A few years ago, I read a mystery that had a very modern and contemporary feel to it, both in the language and the narrative.  Nowhere in the book’s description or within the context of the story did it clarify the time period.  I’d read perhaps six chapters before it became clear that it was set in the Old West, and not in the year 2012.  Not long after that, I lost interest, put the book down and have since forgotten both title and author.

Why did I put the book down, after investing enough time to have read six chapters?  I wanted to give the book a fair chance, even though I was continually trying to pinpoint the When of the world within that story.  And when a simple thing (like establishing the time period) takes more than one paragraph, let alone fifty pages, I’m removed from that world completely.  The effort to try and go back in is no longer worth it.

When writing fiction, be it a long or short narrative, it is important to immediately establish the context of the when, the where and the why.  This is especially important when the setting of your story is historical.  Whether it’s the Old West, Ancient Athens or turn of the century London, as soon as your reader opens to the first page, that world must come to life and engage all five senses – smell, sound, sight, touch, taste.  The goal, by doing this, is to engage the reader so deeply that they can’t turn the pages fast enough.    

Your job as a writer is to create a world so rich, so detailed, so inviting, that it takes your reader out of this world. 

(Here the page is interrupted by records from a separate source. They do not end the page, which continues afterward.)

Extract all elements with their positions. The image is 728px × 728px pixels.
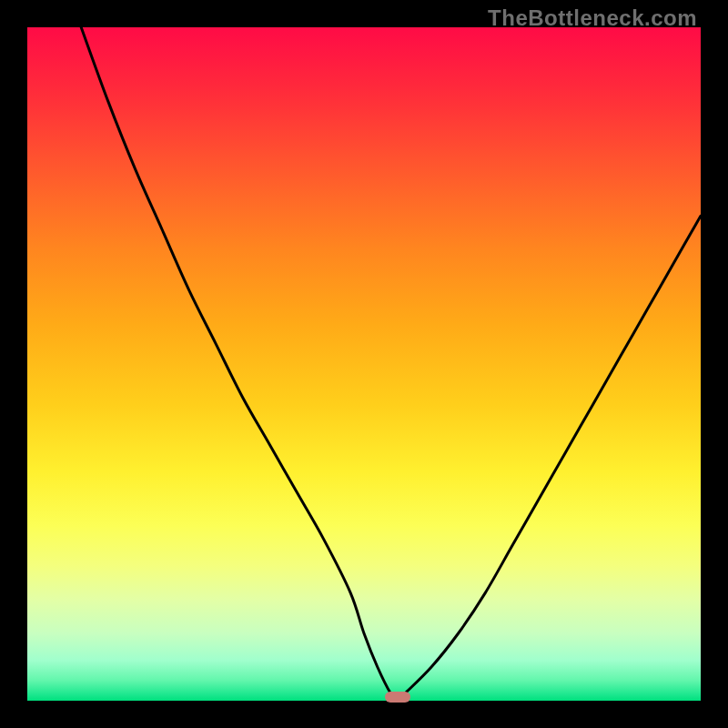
bottleneck-curve — [27, 27, 701, 701]
chart-frame: TheBottleneck.com — [0, 0, 728, 728]
optimal-marker — [385, 692, 410, 703]
plot-area — [27, 27, 701, 701]
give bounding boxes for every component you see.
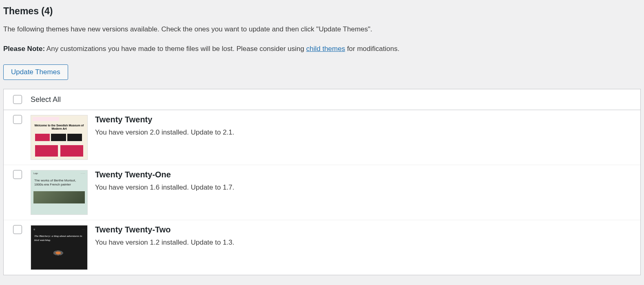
theme-name: Twenty Twenty-One xyxy=(95,170,235,179)
theme-row: Logo· · · · The works of Berthe Morisot,… xyxy=(4,165,640,220)
theme-checkbox[interactable] xyxy=(13,115,22,124)
note-text: Please Note: Any customizations you have… xyxy=(3,44,641,54)
theme-thumbnail: ◎· · · The Hatchery: a blog about advent… xyxy=(31,225,88,270)
table-header: Select All xyxy=(4,89,640,110)
note-prefix: Please Note: xyxy=(3,45,45,53)
thumb-title: The Hatchery: a blog about adventures in… xyxy=(31,233,87,244)
thumb-title: The works of Berthe Morisot, 1800s-era F… xyxy=(31,176,87,190)
themes-table: Select All Welcome to the Swedish Museum… xyxy=(3,89,641,275)
theme-checkbox[interactable] xyxy=(13,170,22,179)
theme-row: Welcome to the Swedish Museum of Modern … xyxy=(4,110,640,165)
theme-desc: You have version 1.2 installed. Update t… xyxy=(95,239,235,247)
theme-desc: You have version 1.6 installed. Update t… xyxy=(95,183,235,192)
themes-heading: Themes (4) xyxy=(3,6,641,17)
note-body-before: Any customizations you have made to them… xyxy=(45,45,306,53)
select-all-checkbox[interactable] xyxy=(13,95,22,104)
theme-name: Twenty Twenty xyxy=(95,115,235,124)
theme-checkbox[interactable] xyxy=(13,225,22,234)
theme-name: Twenty Twenty-Two xyxy=(95,225,235,234)
theme-thumbnail: Logo· · · · The works of Berthe Morisot,… xyxy=(31,170,88,215)
update-themes-button[interactable]: Update Themes xyxy=(3,64,68,80)
note-body-after: for modifications. xyxy=(345,45,399,53)
theme-row: ◎· · · The Hatchery: a blog about advent… xyxy=(4,220,640,275)
select-all-label: Select All xyxy=(31,95,61,104)
thumb-title: Welcome to the Swedish Museum of Modern … xyxy=(31,123,87,132)
intro-text: The following themes have new versions a… xyxy=(3,24,641,35)
child-themes-link[interactable]: child themes xyxy=(306,45,345,53)
theme-thumbnail: Welcome to the Swedish Museum of Modern … xyxy=(31,115,88,160)
theme-desc: You have version 2.0 installed. Update t… xyxy=(95,128,235,137)
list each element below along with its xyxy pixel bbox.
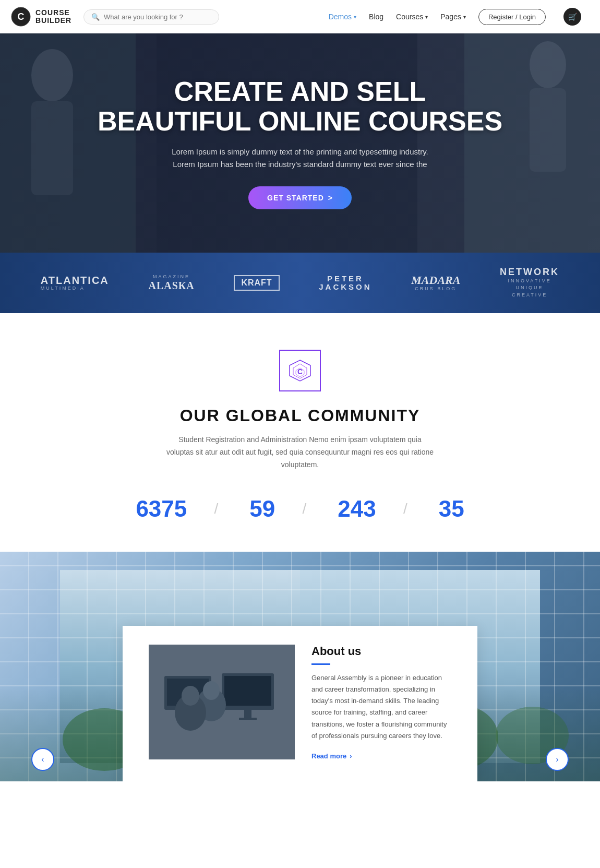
nav-links: Demos ▾ Blog Courses ▾ Pages ▾ Register … xyxy=(329,8,581,26)
about-divider xyxy=(311,663,330,665)
svg-point-29 xyxy=(203,681,220,700)
arrow-right-icon: > xyxy=(328,194,333,202)
chevron-down-icon: ▾ xyxy=(463,14,466,20)
register-login-button[interactable]: Register / Login xyxy=(478,9,546,25)
svg-text:C: C xyxy=(18,11,25,22)
about-image xyxy=(149,645,295,759)
stat-243: 243 xyxy=(306,497,407,520)
svg-rect-25 xyxy=(224,676,271,706)
brand-kraft: KRAFT xyxy=(234,275,279,291)
svg-point-3 xyxy=(31,49,73,101)
stat-number-243: 243 xyxy=(338,497,376,520)
svg-rect-7 xyxy=(530,88,566,172)
stat-number-59: 59 xyxy=(249,497,275,520)
svg-point-31 xyxy=(182,686,199,706)
about-section: About us General Assembly is a pioneer i… xyxy=(0,552,600,781)
about-text: About us General Assembly is a pioneer i… xyxy=(311,645,451,760)
svg-rect-26 xyxy=(244,710,251,718)
about-heading: About us xyxy=(311,645,451,658)
arrow-right-icon: › xyxy=(350,752,352,760)
nav-blog[interactable]: Blog xyxy=(369,13,383,21)
navbar: C COURSE BUILDER 🔍 Demos ▾ Blog Courses … xyxy=(0,0,600,33)
carousel-prev-button[interactable]: ‹ xyxy=(31,748,54,771)
hero-title: CREATE AND SELL BEAUTIFUL ONLINE COURSES xyxy=(98,77,502,136)
hero-section: CREATE AND SELL BEAUTIFUL ONLINE COURSES… xyxy=(0,33,600,253)
stat-number-6375: 6375 xyxy=(136,497,187,520)
stats-row: 6375 59 243 35 xyxy=(21,497,579,520)
community-icon: C xyxy=(287,358,313,384)
logo[interactable]: C COURSE BUILDER xyxy=(10,6,73,27)
brand-peter-jackson: PETERJACKSON xyxy=(319,275,371,292)
logo-text: COURSE BUILDER xyxy=(35,9,71,25)
section-icon-box: C xyxy=(279,350,321,391)
hero-content: CREATE AND SELL BEAUTIFUL ONLINE COURSES… xyxy=(77,77,523,209)
search-input[interactable] xyxy=(104,13,211,21)
stat-number-35: 35 xyxy=(439,497,464,520)
brand-atlantica: ATLANTICA MULTIMEDIA xyxy=(41,275,109,291)
carousel-next-button[interactable]: › xyxy=(546,748,569,771)
svg-rect-4 xyxy=(31,101,73,195)
about-card: About us General Assembly is a pioneer i… xyxy=(123,626,477,781)
prev-arrow-icon: ‹ xyxy=(41,755,44,764)
nav-courses[interactable]: Courses ▾ xyxy=(396,13,428,21)
brands-bar: ATLANTICA MULTIMEDIA MAGAZINE ALASкA KRA… xyxy=(0,253,600,313)
search-icon: 🔍 xyxy=(91,13,100,21)
svg-point-6 xyxy=(530,41,566,88)
brand-madara: Madara CRUS BLOG xyxy=(411,274,460,292)
cart-icon: 🛒 xyxy=(568,13,577,21)
hero-subtitle: Lorem Ipsum is simply dummy text of the … xyxy=(164,146,436,171)
search-bar[interactable]: 🔍 xyxy=(83,9,219,25)
stat-35: 35 xyxy=(407,497,496,520)
nav-demos[interactable]: Demos ▾ xyxy=(329,13,356,21)
about-body: General Assembly is a pioneer in educati… xyxy=(311,672,451,742)
nav-pages[interactable]: Pages ▾ xyxy=(440,13,466,21)
stat-6375: 6375 xyxy=(104,497,218,520)
brand-network: NETWORK INNOVATIVEUNIQUECREATIVE xyxy=(500,267,559,299)
brand-alaska: MAGAZINE ALASкA xyxy=(148,275,194,291)
cart-button[interactable]: 🛒 xyxy=(563,8,581,26)
community-section: C OUR GLOBAL COMMUNITY Student Registrat… xyxy=(0,313,600,551)
read-more-link[interactable]: Read more › xyxy=(311,752,352,760)
svg-rect-27 xyxy=(239,718,257,720)
get-started-button[interactable]: GET STARTED > xyxy=(248,186,352,209)
chevron-down-icon: ▾ xyxy=(354,14,356,20)
community-description: Student Registration and Administration … xyxy=(164,434,436,471)
logo-icon: C xyxy=(10,6,31,27)
svg-text:C: C xyxy=(297,367,303,376)
next-arrow-icon: › xyxy=(556,755,558,764)
about-people-svg xyxy=(149,645,295,759)
stat-59: 59 xyxy=(218,497,306,520)
chevron-down-icon: ▾ xyxy=(425,14,428,20)
community-title: OUR GLOBAL COMMUNITY xyxy=(21,406,579,425)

And leave them wanting more.

Research Can Be Fun

When one hears the word research, it is not often connected to the word fun.  It automatically conjures up the image of surrounding oneself with dusty tomes in a poorly lit room, away from distractions of the world outside.  Or of scientists in remote castles wanting to play the role of God by re-animating a corpse.  Or students groaning over an assignment that requires five legitimate sources that does not include Wikipedia.

Despite my own initial dismay at having to do the work needed, I actually enjoy the act of research.  Whether it includes reading on topics I’m not familiar with (or have a passing knowledge of), I love learning.  Even though my own writing is primarily fiction, I want to make sure that my facts are accurate.  This is especially the case if I’m writing about a time period or area I did not live in.  Or, if there’s a life experience that I do not have, I make sure to read and ask questions so that I have at the very least a basic understanding.

Research can be done in a variety of ways (reading, asking questions of people in relevant fields, or even learning a skill), so it doesn’t have to be viewed as a boring and burdensome task.  If you approach it with the view that what you learn is as valuable as a 15th century gold doubloon (which it is), then once the initial dismay passes (which it will), then the ensuing action becomes a hunt for treasure (which knowledge always is).

What you turn up may surprise you in countless ways that you did not foresee.